'''

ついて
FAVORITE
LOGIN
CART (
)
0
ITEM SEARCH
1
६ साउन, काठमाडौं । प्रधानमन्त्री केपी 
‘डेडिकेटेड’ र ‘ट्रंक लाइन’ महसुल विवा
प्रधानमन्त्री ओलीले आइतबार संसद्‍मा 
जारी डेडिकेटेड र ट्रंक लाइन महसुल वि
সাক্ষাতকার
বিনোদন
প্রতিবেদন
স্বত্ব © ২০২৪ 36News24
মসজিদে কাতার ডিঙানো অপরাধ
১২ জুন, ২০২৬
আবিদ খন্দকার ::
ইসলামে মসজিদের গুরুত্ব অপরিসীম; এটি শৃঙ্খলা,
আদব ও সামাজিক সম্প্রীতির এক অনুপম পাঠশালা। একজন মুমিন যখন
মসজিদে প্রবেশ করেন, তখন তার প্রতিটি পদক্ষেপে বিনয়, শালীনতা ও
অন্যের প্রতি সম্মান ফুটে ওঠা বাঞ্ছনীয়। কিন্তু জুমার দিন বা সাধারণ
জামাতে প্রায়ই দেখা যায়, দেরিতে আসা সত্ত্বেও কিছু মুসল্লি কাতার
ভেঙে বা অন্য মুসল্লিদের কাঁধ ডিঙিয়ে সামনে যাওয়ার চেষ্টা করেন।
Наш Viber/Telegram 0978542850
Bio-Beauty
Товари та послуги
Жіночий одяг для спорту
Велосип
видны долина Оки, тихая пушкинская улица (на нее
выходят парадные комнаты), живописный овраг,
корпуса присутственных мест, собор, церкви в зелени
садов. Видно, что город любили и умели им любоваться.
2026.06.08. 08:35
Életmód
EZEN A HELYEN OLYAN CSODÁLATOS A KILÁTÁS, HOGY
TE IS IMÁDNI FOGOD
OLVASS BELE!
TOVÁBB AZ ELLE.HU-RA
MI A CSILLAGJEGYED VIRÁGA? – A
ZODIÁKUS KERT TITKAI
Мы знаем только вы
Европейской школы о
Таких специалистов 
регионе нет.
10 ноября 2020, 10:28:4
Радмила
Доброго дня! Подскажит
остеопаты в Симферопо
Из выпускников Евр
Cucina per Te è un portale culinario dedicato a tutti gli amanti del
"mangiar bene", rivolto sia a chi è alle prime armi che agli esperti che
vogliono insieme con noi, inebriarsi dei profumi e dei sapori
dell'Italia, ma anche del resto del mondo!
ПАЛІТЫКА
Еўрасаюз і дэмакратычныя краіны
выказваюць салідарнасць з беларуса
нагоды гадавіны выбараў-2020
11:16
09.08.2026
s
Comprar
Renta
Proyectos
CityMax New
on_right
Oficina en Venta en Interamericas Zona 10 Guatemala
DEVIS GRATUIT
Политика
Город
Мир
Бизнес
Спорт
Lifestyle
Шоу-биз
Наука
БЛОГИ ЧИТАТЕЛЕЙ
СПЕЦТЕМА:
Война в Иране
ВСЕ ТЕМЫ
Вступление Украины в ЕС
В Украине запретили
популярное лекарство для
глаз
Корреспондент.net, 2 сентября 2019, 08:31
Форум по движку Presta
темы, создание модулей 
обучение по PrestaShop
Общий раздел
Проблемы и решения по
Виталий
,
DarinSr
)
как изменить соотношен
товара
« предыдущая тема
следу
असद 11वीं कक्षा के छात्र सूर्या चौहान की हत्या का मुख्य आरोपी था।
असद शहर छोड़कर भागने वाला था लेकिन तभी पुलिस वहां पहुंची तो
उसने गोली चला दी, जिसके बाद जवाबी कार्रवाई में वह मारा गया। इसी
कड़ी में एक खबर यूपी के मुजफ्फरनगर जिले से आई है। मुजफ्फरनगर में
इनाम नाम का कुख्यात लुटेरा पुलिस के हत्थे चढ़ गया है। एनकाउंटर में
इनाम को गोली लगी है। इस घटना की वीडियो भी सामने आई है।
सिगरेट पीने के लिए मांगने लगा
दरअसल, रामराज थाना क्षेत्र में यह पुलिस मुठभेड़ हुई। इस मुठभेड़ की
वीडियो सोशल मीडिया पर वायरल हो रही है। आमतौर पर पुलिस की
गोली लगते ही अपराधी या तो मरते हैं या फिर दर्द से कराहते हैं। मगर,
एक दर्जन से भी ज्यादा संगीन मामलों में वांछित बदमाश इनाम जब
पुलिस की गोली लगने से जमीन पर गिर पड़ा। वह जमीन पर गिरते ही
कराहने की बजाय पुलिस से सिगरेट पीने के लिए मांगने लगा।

'''

Prompt —
All of the material must be written out again without any change.

Reply —
ついて
FAVORITE
LOGIN
CART (
)
0
ITEM SEARCH
1
६ साउन, काठमाडौं । प्रधानमन्त्री केपी 
‘डेडिकेटेड’ र ‘ट्रंक लाइन’ महसुल विवा
प्रधानमन्त्री ओलीले आइतबार संसद्‍मा 
जारी डेडिकेटेड र ट्रंक लाइन महसुल वि
সাক্ষাতকার
বিনোদন
প্রতিবেদন
স্বত্ব © ২০২৪ 36News24
মসজিদে কাতার ডিঙানো অপরাধ
১২ জুন, ২০২৬
আবিদ খন্দকার ::
ইসলামে মসজিদের গুরুত্ব অপরিসীম; এটি শৃঙ্খলা,
আদব ও সামাজিক সম্প্রীতির এক অনুপম পাঠশালা। একজন মুমিন যখন
মসজিদে প্রবেশ করেন, তখন তার প্রতিটি পদক্ষেপে বিনয়, শালীনতা ও
অন্যের প্রতি সম্মান ফুটে ওঠা বাঞ্ছনীয়। কিন্তু জুমার দিন বা সাধারণ
জামাতে প্রায়ই দেখা যায়, দেরিতে আসা সত্ত্বেও কিছু মুসল্লি কাতার
ভেঙে বা অন্য মুসল্লিদের কাঁধ ডিঙিয়ে সামনে যাওয়ার চেষ্টা করেন।
Наш Viber/Telegram 0978542850
Bio-Beauty
Товари та послуги
Жіночий одяг для спорту
Велосип
видны долина Оки, тихая пушкинская улица (на нее
выходят парадные комнаты), живописный овраг,
корпуса присутственных мест, собор, церкви в зелени
садов. Видно, что город любили и умели им любоваться.
2026.06.08. 08:35
Életmód
EZEN A HELYEN OLYAN CSODÁLATOS A KILÁTÁS, HOGY
TE IS IMÁDNI FOGOD
OLVASS BELE!
TOVÁBB AZ ELLE.HU-RA
MI A CSILLAGJEGYED VIRÁGA? – A
ZODIÁKUS KERT TITKAI
Мы знаем только вы
Европейской школы о
Таких специалистов 
регионе нет.
10 ноября 2020, 10:28:4
Радмила
Доброго дня! Подскажит
остеопаты в Симферопо
Из выпускников Евр
Cucina per Te è un portale culinario dedicato a tutti gli amanti del
"mangiar bene", rivolto sia a chi è alle prime armi che agli esperti che
vogliono insieme con noi, inebriarsi dei profumi e dei sapori
dell'Italia, ma anche del resto del mondo!
ПАЛІТЫКА
Еўрасаюз і дэмакратычныя краіны
выказваюць салідарнасць з беларуса
нагоды гадавіны выбараў-2020
11:16
09.08.2026
s
Comprar
Renta
Proyectos
CityMax New
on_right
Oficina en Venta en Interamericas Zona 10 Guatemala
DEVIS GRATUIT
Политика
Город
Мир
Бизнес
Спорт
Lifestyle
Шоу-биз
Наука
БЛОГИ ЧИТАТЕЛЕЙ
СПЕЦТЕМА:
Война в Иране
ВСЕ ТЕМЫ
Вступление Украины в ЕС
В Украине запретили
популярное лекарство для
глаз
Корреспондент.net, 2 сентября 2019, 08:31
Форум по движку Presta
темы, создание модулей 
обучение по PrestaShop
Общий раздел
Проблемы и решения по
Виталий
,
DarinSr
)
как изменить соотношен
товара
« предыдущая тема
следу
असद 11वीं कक्षा के छात्र सूर्या चौहान की हत्या का मुख्य आरोपी था।
असद शहर छोड़कर भागने वाला था लेकिन तभी पुलिस वहां पहुंची तो
उसने गोली चला दी, जिसके बाद जवाबी कार्रवाई में वह मारा गया। इसी
कड़ी में एक खबर यूपी के मुजफ्फरनगर जिले से आई है। मुजफ्फरनगर में
इनाम नाम का कुख्यात लुटेरा पुलिस के हत्थे चढ़ गया है। एनकाउंटर में
इनाम को गोली लगी है। इस घटना की वीडियो भी सामने आई है।
सिगरेट पीने के लिए मांगने लगा
दरअसल, रामराज थाना क्षेत्र में यह पुलिस मुठभेड़ हुई। इस मुठभेड़ की
वीडियो सोशल मीडिया पर वायरल हो रही है। आमतौर पर पुलिस की
गोली लगते ही अपराधी या तो मरते हैं या फिर दर्द से कराहते हैं। मगर,
एक दर्जन से भी ज्यादा संगीन मामलों में वांछित बदमाश इनाम जब
पुलिस की गोली लगने से जमीन पर गिर पड़ा। वह जमीन पर गिरते ही
कराहने की बजाय पुलिस से सिगरेट पीने के लिए मांगने लगा।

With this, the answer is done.